> [Requirement]:
Repeat the listing below in full, exactly as it stands.

> [Given information]:

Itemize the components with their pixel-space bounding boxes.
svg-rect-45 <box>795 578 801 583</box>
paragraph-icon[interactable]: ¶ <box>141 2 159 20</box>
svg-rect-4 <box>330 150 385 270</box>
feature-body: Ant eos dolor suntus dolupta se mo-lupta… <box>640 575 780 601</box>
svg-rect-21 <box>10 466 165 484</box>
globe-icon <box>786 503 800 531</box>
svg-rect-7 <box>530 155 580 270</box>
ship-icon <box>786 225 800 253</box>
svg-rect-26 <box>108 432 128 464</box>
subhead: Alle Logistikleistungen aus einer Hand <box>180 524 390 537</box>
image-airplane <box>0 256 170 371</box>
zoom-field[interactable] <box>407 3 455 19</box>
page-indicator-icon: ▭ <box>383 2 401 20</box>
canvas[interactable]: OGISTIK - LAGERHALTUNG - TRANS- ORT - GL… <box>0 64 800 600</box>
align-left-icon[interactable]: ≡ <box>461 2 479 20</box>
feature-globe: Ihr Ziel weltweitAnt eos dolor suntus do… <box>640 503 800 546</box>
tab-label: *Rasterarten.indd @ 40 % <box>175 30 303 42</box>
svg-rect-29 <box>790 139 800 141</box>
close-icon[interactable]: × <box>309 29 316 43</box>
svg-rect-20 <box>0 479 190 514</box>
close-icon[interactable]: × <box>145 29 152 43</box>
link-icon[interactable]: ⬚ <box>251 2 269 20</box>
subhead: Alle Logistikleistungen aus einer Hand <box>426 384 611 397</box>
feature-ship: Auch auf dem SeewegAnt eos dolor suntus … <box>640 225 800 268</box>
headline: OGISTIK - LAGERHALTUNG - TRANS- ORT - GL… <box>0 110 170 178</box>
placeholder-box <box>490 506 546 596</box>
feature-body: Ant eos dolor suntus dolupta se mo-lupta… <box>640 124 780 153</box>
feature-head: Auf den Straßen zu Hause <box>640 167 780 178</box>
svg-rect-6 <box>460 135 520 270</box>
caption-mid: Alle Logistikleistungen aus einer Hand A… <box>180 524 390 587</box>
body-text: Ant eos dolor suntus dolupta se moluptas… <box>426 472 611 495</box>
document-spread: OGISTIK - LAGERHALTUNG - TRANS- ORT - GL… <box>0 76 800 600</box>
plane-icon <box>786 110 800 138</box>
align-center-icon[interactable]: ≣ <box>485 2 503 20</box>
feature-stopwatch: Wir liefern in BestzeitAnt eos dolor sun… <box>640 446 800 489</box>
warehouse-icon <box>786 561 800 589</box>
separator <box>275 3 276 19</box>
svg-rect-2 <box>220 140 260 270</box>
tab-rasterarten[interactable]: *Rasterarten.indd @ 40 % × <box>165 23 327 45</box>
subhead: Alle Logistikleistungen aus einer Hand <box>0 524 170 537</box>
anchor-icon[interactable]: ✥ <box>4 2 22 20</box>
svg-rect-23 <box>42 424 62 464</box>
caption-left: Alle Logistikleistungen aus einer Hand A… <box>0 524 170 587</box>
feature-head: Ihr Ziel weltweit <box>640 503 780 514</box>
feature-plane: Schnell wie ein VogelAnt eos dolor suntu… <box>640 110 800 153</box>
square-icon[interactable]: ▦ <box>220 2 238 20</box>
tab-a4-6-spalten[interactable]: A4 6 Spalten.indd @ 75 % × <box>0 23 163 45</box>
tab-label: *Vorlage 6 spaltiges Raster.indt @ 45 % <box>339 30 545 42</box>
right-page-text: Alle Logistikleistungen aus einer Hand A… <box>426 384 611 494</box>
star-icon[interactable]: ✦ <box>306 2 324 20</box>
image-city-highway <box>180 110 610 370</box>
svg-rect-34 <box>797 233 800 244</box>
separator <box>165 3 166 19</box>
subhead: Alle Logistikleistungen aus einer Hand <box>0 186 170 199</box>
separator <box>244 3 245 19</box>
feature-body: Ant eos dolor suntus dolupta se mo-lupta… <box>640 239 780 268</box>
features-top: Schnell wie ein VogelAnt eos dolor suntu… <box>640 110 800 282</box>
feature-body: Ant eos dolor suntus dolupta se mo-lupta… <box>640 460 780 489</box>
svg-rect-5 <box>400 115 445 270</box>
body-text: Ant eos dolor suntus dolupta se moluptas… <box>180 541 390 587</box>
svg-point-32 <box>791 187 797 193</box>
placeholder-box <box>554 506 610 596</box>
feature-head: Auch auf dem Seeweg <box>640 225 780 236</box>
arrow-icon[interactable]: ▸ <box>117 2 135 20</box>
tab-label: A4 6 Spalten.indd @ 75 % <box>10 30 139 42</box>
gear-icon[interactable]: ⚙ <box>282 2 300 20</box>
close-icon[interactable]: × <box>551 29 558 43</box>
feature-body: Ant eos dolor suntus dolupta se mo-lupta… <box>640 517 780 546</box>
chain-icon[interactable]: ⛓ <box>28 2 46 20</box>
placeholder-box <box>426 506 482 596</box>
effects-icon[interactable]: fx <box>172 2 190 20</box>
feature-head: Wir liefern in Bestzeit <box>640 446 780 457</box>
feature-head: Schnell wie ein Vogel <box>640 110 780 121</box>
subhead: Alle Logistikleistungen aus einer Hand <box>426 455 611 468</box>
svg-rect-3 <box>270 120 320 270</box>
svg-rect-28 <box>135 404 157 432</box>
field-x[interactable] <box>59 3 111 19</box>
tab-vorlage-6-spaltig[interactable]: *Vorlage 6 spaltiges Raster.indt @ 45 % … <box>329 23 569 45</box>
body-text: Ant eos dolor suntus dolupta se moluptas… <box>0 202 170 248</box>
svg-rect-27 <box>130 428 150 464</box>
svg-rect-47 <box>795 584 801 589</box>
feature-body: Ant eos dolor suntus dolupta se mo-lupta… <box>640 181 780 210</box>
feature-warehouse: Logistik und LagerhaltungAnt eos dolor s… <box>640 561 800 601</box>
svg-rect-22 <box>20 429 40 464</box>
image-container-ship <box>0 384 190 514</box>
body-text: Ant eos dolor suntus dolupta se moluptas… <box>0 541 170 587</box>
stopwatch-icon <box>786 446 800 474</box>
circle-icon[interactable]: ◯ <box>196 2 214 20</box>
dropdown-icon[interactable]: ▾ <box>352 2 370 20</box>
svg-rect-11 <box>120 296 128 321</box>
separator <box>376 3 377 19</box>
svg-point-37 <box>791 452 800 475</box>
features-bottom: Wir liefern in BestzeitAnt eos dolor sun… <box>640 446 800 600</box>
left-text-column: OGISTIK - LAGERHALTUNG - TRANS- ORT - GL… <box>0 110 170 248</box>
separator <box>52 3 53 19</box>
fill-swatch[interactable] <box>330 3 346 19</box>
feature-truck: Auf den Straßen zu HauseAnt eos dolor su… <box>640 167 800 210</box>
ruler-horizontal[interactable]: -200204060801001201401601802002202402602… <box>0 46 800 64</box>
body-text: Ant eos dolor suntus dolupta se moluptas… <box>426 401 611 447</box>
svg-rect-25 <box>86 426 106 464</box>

> [Answer space]:
Itemize the components with their pixel-space bounding boxes.
svg-rect-45 <box>795 578 801 583</box>
paragraph-icon[interactable]: ¶ <box>141 2 159 20</box>
svg-rect-4 <box>330 150 385 270</box>
feature-body: Ant eos dolor suntus dolupta se mo-lupta… <box>640 575 780 601</box>
svg-rect-21 <box>10 466 165 484</box>
globe-icon <box>786 503 800 531</box>
svg-rect-7 <box>530 155 580 270</box>
ship-icon <box>786 225 800 253</box>
svg-rect-26 <box>108 432 128 464</box>
subhead: Alle Logistikleistungen aus einer Hand <box>180 524 390 537</box>
image-airplane <box>0 256 170 371</box>
zoom-field[interactable] <box>407 3 455 19</box>
page-indicator-icon: ▭ <box>383 2 401 20</box>
canvas[interactable]: OGISTIK - LAGERHALTUNG - TRANS- ORT - GL… <box>0 64 800 600</box>
align-left-icon[interactable]: ≡ <box>461 2 479 20</box>
feature-globe: Ihr Ziel weltweitAnt eos dolor suntus do… <box>640 503 800 546</box>
tab-label: *Rasterarten.indd @ 40 % <box>175 30 303 42</box>
svg-rect-29 <box>790 139 800 141</box>
close-icon[interactable]: × <box>309 29 316 43</box>
svg-rect-20 <box>0 479 190 514</box>
close-icon[interactable]: × <box>145 29 152 43</box>
link-icon[interactable]: ⬚ <box>251 2 269 20</box>
subhead: Alle Logistikleistungen aus einer Hand <box>426 384 611 397</box>
feature-ship: Auch auf dem SeewegAnt eos dolor suntus … <box>640 225 800 268</box>
headline: OGISTIK - LAGERHALTUNG - TRANS- ORT - GL… <box>0 110 170 178</box>
placeholder-box <box>490 506 546 596</box>
feature-body: Ant eos dolor suntus dolupta se mo-lupta… <box>640 124 780 153</box>
feature-head: Auf den Straßen zu Hause <box>640 167 780 178</box>
svg-rect-6 <box>460 135 520 270</box>
caption-mid: Alle Logistikleistungen aus einer Hand A… <box>180 524 390 587</box>
body-text: Ant eos dolor suntus dolupta se moluptas… <box>426 472 611 495</box>
document-spread: OGISTIK - LAGERHALTUNG - TRANS- ORT - GL… <box>0 76 800 600</box>
plane-icon <box>786 110 800 138</box>
align-center-icon[interactable]: ≣ <box>485 2 503 20</box>
feature-stopwatch: Wir liefern in BestzeitAnt eos dolor sun… <box>640 446 800 489</box>
warehouse-icon <box>786 561 800 589</box>
separator <box>275 3 276 19</box>
svg-rect-2 <box>220 140 260 270</box>
tab-rasterarten[interactable]: *Rasterarten.indd @ 40 % × <box>165 23 327 45</box>
subhead: Alle Logistikleistungen aus einer Hand <box>0 524 170 537</box>
anchor-icon[interactable]: ✥ <box>4 2 22 20</box>
svg-rect-23 <box>42 424 62 464</box>
caption-left: Alle Logistikleistungen aus einer Hand A… <box>0 524 170 587</box>
feature-head: Ihr Ziel weltweit <box>640 503 780 514</box>
feature-plane: Schnell wie ein VogelAnt eos dolor suntu… <box>640 110 800 153</box>
square-icon[interactable]: ▦ <box>220 2 238 20</box>
tab-a4-6-spalten[interactable]: A4 6 Spalten.indd @ 75 % × <box>0 23 163 45</box>
tab-label: *Vorlage 6 spaltiges Raster.indt @ 45 % <box>339 30 545 42</box>
right-page-text: Alle Logistikleistungen aus einer Hand A… <box>426 384 611 494</box>
star-icon[interactable]: ✦ <box>306 2 324 20</box>
image-city-highway <box>180 110 610 370</box>
svg-rect-34 <box>797 233 800 244</box>
separator <box>165 3 166 19</box>
subhead: Alle Logistikleistungen aus einer Hand <box>0 186 170 199</box>
separator <box>244 3 245 19</box>
feature-body: Ant eos dolor suntus dolupta se mo-lupta… <box>640 239 780 268</box>
features-top: Schnell wie ein VogelAnt eos dolor suntu… <box>640 110 800 282</box>
feature-body: Ant eos dolor suntus dolupta se mo-lupta… <box>640 460 780 489</box>
svg-rect-5 <box>400 115 445 270</box>
body-text: Ant eos dolor suntus dolupta se moluptas… <box>180 541 390 587</box>
svg-point-32 <box>791 187 797 193</box>
placeholder-box <box>554 506 610 596</box>
feature-head: Auch auf dem Seeweg <box>640 225 780 236</box>
arrow-icon[interactable]: ▸ <box>117 2 135 20</box>
tab-label: A4 6 Spalten.indd @ 75 % <box>10 30 139 42</box>
gear-icon[interactable]: ⚙ <box>282 2 300 20</box>
close-icon[interactable]: × <box>551 29 558 43</box>
feature-body: Ant eos dolor suntus dolupta se mo-lupta… <box>640 517 780 546</box>
chain-icon[interactable]: ⛓ <box>28 2 46 20</box>
placeholder-box <box>426 506 482 596</box>
effects-icon[interactable]: fx <box>172 2 190 20</box>
feature-head: Wir liefern in Bestzeit <box>640 446 780 457</box>
feature-head: Schnell wie ein Vogel <box>640 110 780 121</box>
subhead: Alle Logistikleistungen aus einer Hand <box>426 455 611 468</box>
svg-rect-3 <box>270 120 320 270</box>
svg-rect-28 <box>135 404 157 432</box>
field-x[interactable] <box>59 3 111 19</box>
tab-vorlage-6-spaltig[interactable]: *Vorlage 6 spaltiges Raster.indt @ 45 % … <box>329 23 569 45</box>
body-text: Ant eos dolor suntus dolupta se moluptas… <box>0 202 170 248</box>
svg-rect-27 <box>130 428 150 464</box>
svg-rect-47 <box>795 584 801 589</box>
feature-body: Ant eos dolor suntus dolupta se mo-lupta… <box>640 181 780 210</box>
feature-warehouse: Logistik und LagerhaltungAnt eos dolor s… <box>640 561 800 601</box>
svg-rect-22 <box>20 429 40 464</box>
image-container-ship <box>0 384 190 514</box>
body-text: Ant eos dolor suntus dolupta se moluptas… <box>0 541 170 587</box>
stopwatch-icon <box>786 446 800 474</box>
circle-icon[interactable]: ◯ <box>196 2 214 20</box>
dropdown-icon[interactable]: ▾ <box>352 2 370 20</box>
svg-rect-11 <box>120 296 128 321</box>
separator <box>376 3 377 19</box>
svg-point-37 <box>791 452 800 475</box>
features-bottom: Wir liefern in BestzeitAnt eos dolor sun… <box>640 446 800 600</box>
left-text-column: OGISTIK - LAGERHALTUNG - TRANS- ORT - GL… <box>0 110 170 248</box>
separator <box>52 3 53 19</box>
fill-swatch[interactable] <box>330 3 346 19</box>
feature-truck: Auf den Straßen zu HauseAnt eos dolor su… <box>640 167 800 210</box>
ruler-horizontal[interactable]: -200204060801001201401601802002202402602… <box>0 46 800 64</box>
body-text: Ant eos dolor suntus dolupta se moluptas… <box>426 401 611 447</box>
svg-rect-25 <box>86 426 106 464</box>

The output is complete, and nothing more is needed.